Initial Coverage Election Period
3 Months Before One’s 65th Birth Month
3 Months After One’s 65th Birth Month
Annual Election Period (AEP)
Medicare Advantage Open Enrollment Period
Additionally, Medicare Advantage plan participants can change their plan outside of these enrollment periods under certain qualifying circumstances, such as moving to a new state.
How to Find & Choose a Medicare Advantage Plan in South Dakota
Navigating the many intricacies of Medicare Advantage plan types, insurers, and the specific plan options available by region can be a difficult and time-consuming task. Below are several resources we’ve created to help you through the process.

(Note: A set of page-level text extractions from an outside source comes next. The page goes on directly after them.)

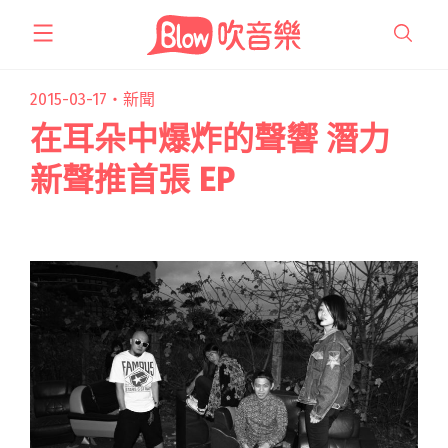
跳
至
主
要
2015-03-17・
新聞
內
在耳朵中爆炸的聲響 潛力
容
新聲推首張 EP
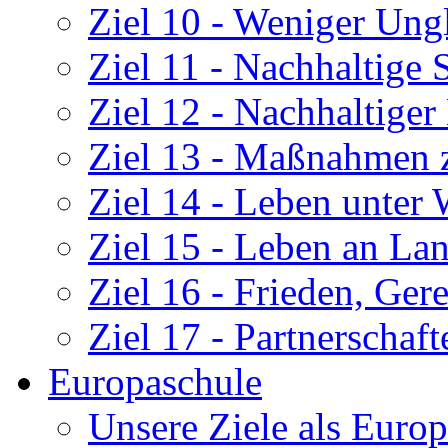
Ziel 10 - Weniger Ung
Ziel 11 - Nachhaltige
Ziel 12 - Nachhaltige
Ziel 13 - Maßnahmen 
Ziel 14 - Leben unter 
Ziel 15 - Leben an La
Ziel 16 - Frieden, Gere
Ziel 17 - Partnerschaf
Europaschule
Unsere Ziele als Euro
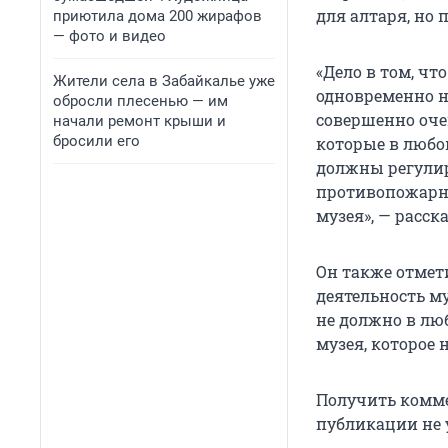
для алтаря, но 
приютила дома 200 жирафов
— фото и видео
«Дело в том, чт
Жители села в Забайкалье уже
одновременно на
обросли плесенью — им
совершенно оче
начали ремонт крыши и
бросили его
которые в любо
должны регулир
противопожарны
музея», — расск
Он также отмет
деятельность му
не должно в лю
музея, которое 
Получить комме
публикации не 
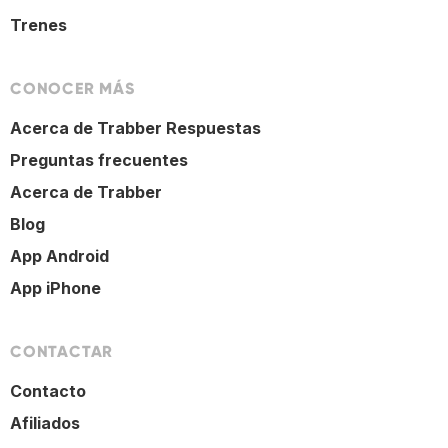
Trenes
CONOCER MÁS
Acerca de Trabber Respuestas
Preguntas frecuentes
Acerca de Trabber
Blog
App Android
App iPhone
CONTACTAR
Contacto
Afiliados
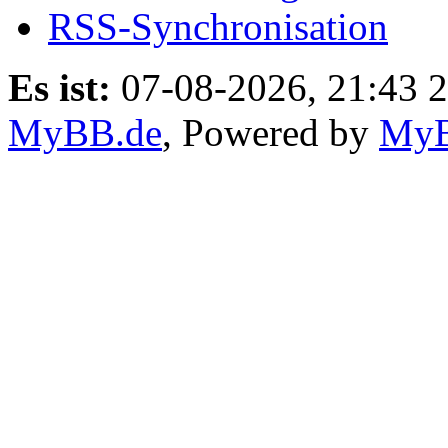
RSS-Synchronisation
Es ist:
07-08-2026, 21:43 
MyBB.de
, Powered by
My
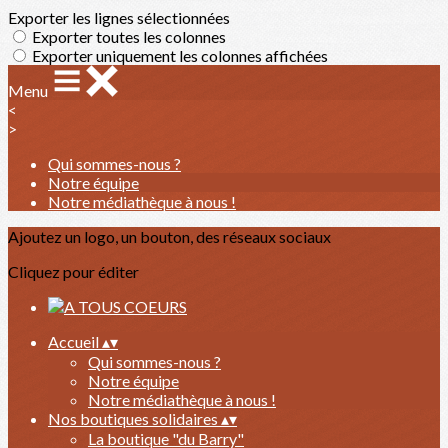
Exporter les lignes sélectionnées
Exporter toutes les colonnes
Exporter uniquement les colonnes affichées
Menu
<
>
Qui sommes-nous ?
Notre équipe
Notre médiathèque à nous !
Ajoutez un logo, un bouton, des réseaux sociaux
Cliquez pour éditer
Accueil
▴
▾
Qui sommes-nous ?
Notre équipe
Notre médiathèque à nous !
Nos boutiques solidaires
▴
▾
La boutique "du Barry"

First is a downloadable PDF that you can use as a guide to help you compare plans as you research. Finally, we have listed a number of organizations that you can contact with experts that will help you determine whether Medicare Advantage is right for you and what plans you should consider.
Senior Health Information & Insurance Education (SHIINE)
SHIINE is a federally funded, state-run program whose mission is to provide confidential, free and unbiased information to Medicare beneficiaries. The program provides access to hundreds of committed volunteer counselors across South Dakota, drawn from the ranks of retirees and working professionals from Medicare-related fields (including nursing home staff, pharmacists and social workers). These counselors work one-on-one with individuals to educate them about Medicare, showing them how to find and protect the benefits they’re entitled to, how to avoid fraud and safeguard their personal information.
Contact SHIINE through any of its Regional Coordinators to find out more about the program and how to make an appointment with a volunteer counselor. The Eastern South Dakota office can be reached toll free at 1-800-536-8197, the Central South Dakota office at 1-877-331-4834 and the Western South Dakota office at 1-877-286-9072. Further contact information can be found on the program’s website, as well as links to other resources.
South Dakota’s Department of Social Services (DSS) offers an array of social service resources that includes providing information and enrollment for Medicaid, information on Medicare prescription drug coverage and links to plan-finding portals and further avenues of support. The department’s website is an excellent starting point for finding information about a wide range of health care needs, including information about Medicare savings programs.
The DSS provides an online contact form on its website, along with a staff directory and directories for its local offices throughout the state. Its Medical Services line can be reached at 605-773-3495.
The South Dakota Department of Veterans Affairs provides a wide range of support for veterans and their families, touching on everything from health care to disability benefits and long-term care. Each county in the state provides a dedicated Veterans Service Officer to offer guidance and counseling for veterans, helping them to navigate issues like medical benefits, including programs such as Medicare and Medicare Advantage.
Dakota at Home, operating under the oversight of the South Dakota Department of Human Services, is the state’s Aging and Disability Resource Center (ADRC). The agency provides information and referrals to resources and services that are available to South Dakota seniors in the local area where they live. Dakota at Home also provides options counseling and information about services and assistance available through Medicare.
Seniors can access information by clicking on their county on Dakota at Home’s interactive map and scrolling down a list of providers and organizations available to assist seniors in that locale. Seniors who prefer to talk to someone on the phone in their local area can call Dakota at Home toll free at 1-833-663-9673.